Pawel Scheremet war für die Redaktion der Ukrainskaja Prawda eben ein solcher Mensch, der in die Redaktion einen erstaunlichen Geist und Inhalt brachte.
Wir nannten ihn Pal Geroitsch (ungefähr, Pawel der Heldenhafte, A.d.Ü.). Für uns war er ein Star und Maitre. Ein Journalist, der feinsinnig das soziale und politische Grundmuster der Zeit spürte. Ein Mensch, der unbedingte Achtung hervorrief.
Ihm fehlte Unterwürfigkeit. Wie auch die Mehrheit unserer Journalisten hatte er nicht das „Gen der Subordination“ – sowohl mit dem Präsidenten als auch mit dem Hausmeister sprach er auf gleiche Art respektvoll, wenn auch nicht ohne Ironie.
Unser Pal Geroitsch war ein Schalk und ließ keine Möglichkeit aus Anmerkungen zu Texten oder Nachrichten zu machen. Seine Sichtweise war immer „über dem Prozess“. Er liebte seinen Beruf und teilte freigiebig professionelle Ratschläge und Anmerkungen.
Es schien so, als ob es für ihn keine Fragen gab, auf die er nicht eine Antwort wüsste.

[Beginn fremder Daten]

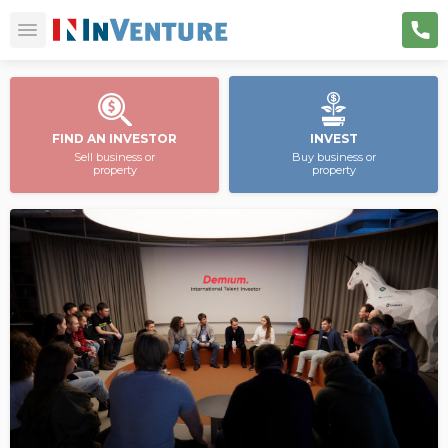
FIND AN INVESTOR
INVEST
Sell business or
Buy business or
property
property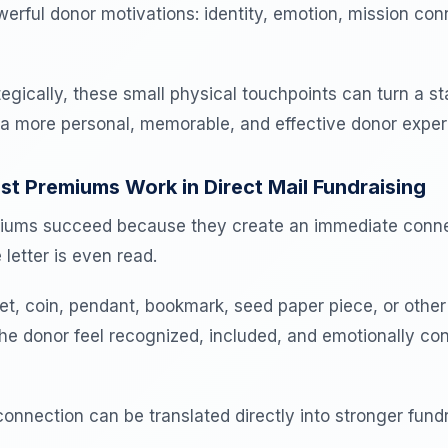
werful donor motivations: identity, emotion, mission con
gically, these small physical touchpoints can turn a st
 a more personal, memorable, and effective donor exper
 Premiums Work in Direct Mail Fundraising
miums succeed because they create an immediate conne
 letter is even read.
et, coin, pendant, bookmark, seed paper piece, or other
he donor feel recognized, included, and emotionally co
onnection can be translated directly into stronger fundr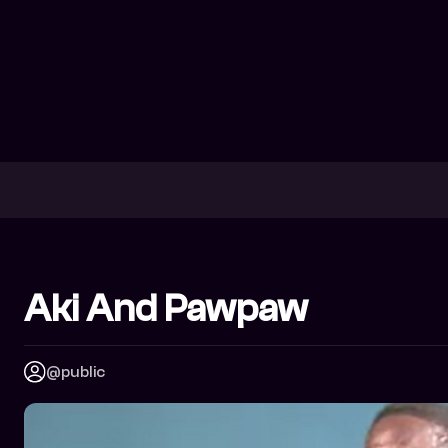
Aki And Pawpaw
@public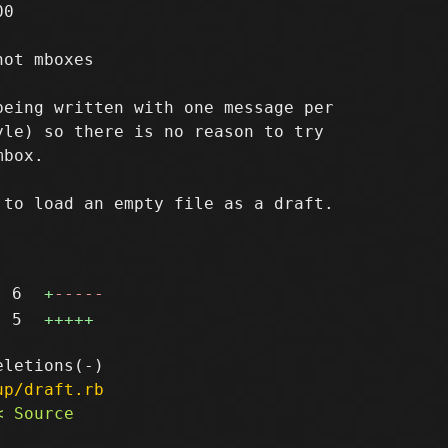
0

ot mboxes

eing written with one message per

le) so there is no reason to try

box.

to load an empty file as a draft.

6
+
-----
5
+++++
up/draft.rb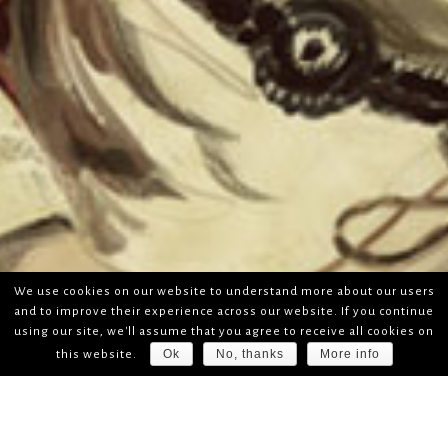
We use cookies on our website to understand more about our users
and to improve their experience across our website. If you continue
using our site, we'll assume that you agree to receive all cookies on
Ok
No, thanks
More info
this website.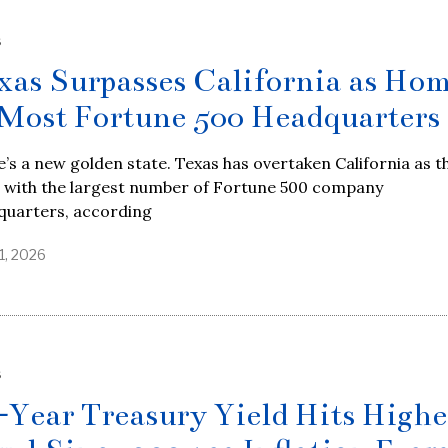
S
xas Surpasses California as Ho
 Most Fortune 500 Headquarters
’s a new golden state. Texas has overtaken California as t
e with the largest number of Fortune 500 company
quarters, according
1, 2026
S
-Year Treasury Yield Hits Highe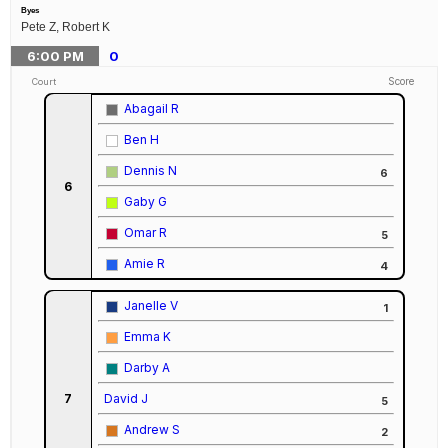
Byes
Pete Z, Robert K
6:00
PM
0
Score
Court
Abagail R
Ben H
Dennis N
6
6
Gaby G
Omar R
5
Amie R
4
Janelle V
1
Emma K
Darby A
7
David J
5
Andrew S
2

Manchmal hielt er der Redaktion der Ukrainskaja Prawda Vorträge oder führte Seminare durch. Er zwang uns zu denken, und kritisch an unsere Arbeit zu gehen. Und viele von uns motivierte er mit seinen scharfen, doch fast immer sehr genauen Anmerkungen. Er mochte keine Schwächlinge oder Ahnungslose. Obgleich er sich selbst niemals scheute, hochgestellten Staatsangestellten kindliche Fragen zu stellen.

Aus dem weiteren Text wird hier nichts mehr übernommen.